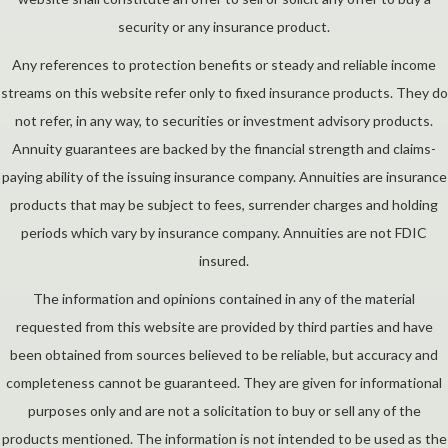
security or any insurance product.
Any references to protection benefits or steady and reliable income
streams on this website refer only to fixed insurance products. They do
not refer, in any way, to securities or investment advisory products.
Annuity guarantees are backed by the financial strength and claims-
paying ability of the issuing insurance company. Annuities are insurance
products that may be subject to fees, surrender charges and holding
periods which vary by insurance company. Annuities are not FDIC
insured.
The information and opinions contained in any of the material
requested from this website are provided by third parties and have
been obtained from sources believed to be reliable, but accuracy and
completeness cannot be guaranteed. They are given for informational
purposes only and are not a solicitation to buy or sell any of the
products mentioned. The information is not intended to be used as the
------------------------------------------------------------------------
Filter the listing by the string "They"; copy each matching line.

**Problem solution:**
streams on this website refer only to fixed insurance products. They do
completeness cannot be guaranteed. They are given for informational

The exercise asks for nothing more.